Y eso es lo que molesta a los gurús de la globalización, incluidas las empresas españolas tan ardientemente defendidas estos últimos días. Cuando estos empresarios tan supuestamente democráticos hablan de «inseguridad jurídica» en algunos países, y citan siempre a Venezuela, Bolivia y Ecuador, lo hacen desde un planteamiento neocolonial, criticando la aprobación de leyes en esos países mediante las cuales esos pueblos recuperan el control sobre sus riquezas energéticas. Los cambios propuestos en la reforma constitucional reafirman la recuperación de las riquezas del país, aunque se critique con escasa desde sectores de la izquierda venezolana, y abren al mismo tiempo la participación popular en términos desconocidos en gran parte del mundo, incluida Europa.

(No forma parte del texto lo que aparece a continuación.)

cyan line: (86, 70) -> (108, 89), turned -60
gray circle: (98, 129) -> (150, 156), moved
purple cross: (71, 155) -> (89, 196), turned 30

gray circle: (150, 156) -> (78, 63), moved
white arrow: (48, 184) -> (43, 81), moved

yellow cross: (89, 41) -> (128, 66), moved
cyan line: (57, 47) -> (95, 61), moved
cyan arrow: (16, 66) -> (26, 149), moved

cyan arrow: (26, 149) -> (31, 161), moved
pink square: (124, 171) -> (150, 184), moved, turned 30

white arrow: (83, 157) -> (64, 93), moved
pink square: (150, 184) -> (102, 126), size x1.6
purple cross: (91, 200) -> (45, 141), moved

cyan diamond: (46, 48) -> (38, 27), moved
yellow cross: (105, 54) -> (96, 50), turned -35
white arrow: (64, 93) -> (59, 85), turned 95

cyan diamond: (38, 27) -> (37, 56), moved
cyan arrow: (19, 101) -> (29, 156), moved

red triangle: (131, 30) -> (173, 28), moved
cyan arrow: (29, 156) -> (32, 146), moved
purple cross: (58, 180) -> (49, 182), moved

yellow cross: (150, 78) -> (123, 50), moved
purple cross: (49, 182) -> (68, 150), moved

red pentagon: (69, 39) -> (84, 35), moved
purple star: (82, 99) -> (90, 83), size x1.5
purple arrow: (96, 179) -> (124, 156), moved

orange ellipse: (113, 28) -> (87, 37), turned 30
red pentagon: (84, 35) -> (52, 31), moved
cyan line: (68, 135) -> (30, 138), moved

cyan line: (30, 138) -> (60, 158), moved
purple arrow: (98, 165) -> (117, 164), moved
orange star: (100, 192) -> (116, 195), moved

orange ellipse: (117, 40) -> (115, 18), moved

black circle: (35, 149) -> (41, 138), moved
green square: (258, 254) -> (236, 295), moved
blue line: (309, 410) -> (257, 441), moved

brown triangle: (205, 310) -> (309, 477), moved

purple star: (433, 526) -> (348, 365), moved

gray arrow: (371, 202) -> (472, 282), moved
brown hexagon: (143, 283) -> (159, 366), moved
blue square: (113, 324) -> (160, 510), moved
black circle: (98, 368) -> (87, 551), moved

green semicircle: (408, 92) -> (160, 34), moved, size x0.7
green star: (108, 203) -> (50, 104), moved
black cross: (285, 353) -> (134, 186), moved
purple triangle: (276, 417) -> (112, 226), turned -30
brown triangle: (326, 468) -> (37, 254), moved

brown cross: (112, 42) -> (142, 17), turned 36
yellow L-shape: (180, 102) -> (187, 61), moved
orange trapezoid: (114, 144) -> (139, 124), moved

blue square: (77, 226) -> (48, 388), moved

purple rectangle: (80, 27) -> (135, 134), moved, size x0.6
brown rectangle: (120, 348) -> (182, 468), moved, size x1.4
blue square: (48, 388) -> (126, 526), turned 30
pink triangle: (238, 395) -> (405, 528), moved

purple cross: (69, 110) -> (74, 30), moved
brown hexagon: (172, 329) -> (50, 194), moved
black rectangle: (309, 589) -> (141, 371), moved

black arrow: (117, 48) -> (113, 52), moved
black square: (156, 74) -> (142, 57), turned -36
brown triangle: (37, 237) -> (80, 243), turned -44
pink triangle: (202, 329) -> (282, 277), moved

En Venezuela no se está efectuando un ataque contra el capitalismo como tal, pero sí se está construyendo una alternativa al mismo, en el sentido de crear una sociedad en la que la meta explícita no es el crecimiento del capital o de los medios materiales de producción sino del crecimiento del desarrollo humano. Mientras el proceso bolivariano no comenzó a construir esa alternativa no se produjeron deserciones significativas entre los representantes del ala derecha de ese proceso. Ahora sí, porque se profundiza la lucha de clases y cada uno se pone en su lugar. Petras lo ha dicho de forma muy acertada: «La coalición opositora de ricos y privilegiados teme las reformas constitucionales porque con éstas deberá otorgar un porcentaje mayor de sus beneficios a la clase obrera, perderá su monopolio de las transacciones del mercado -que pasarán a manos de compañías públicas- y el poder político del que ahora goza se desplazará hacia concejos comunitarios locales y hacia el poder ejecutivo. Mientras que los medios derechistas y liberales de Venezuela, Europa y USA han inventado acusaciones chocantes contra las reformas ‘autoritarias’, lo cierto es que las enmiendas proponen una democracia social más amplia y profunda». Ese es el mal ejemplo que da Venezuela, el mal ejemplo de la buena izquierda.
Alberto Cruz es periodista, politólogo y escritor especializado en Relaciones Internacionales.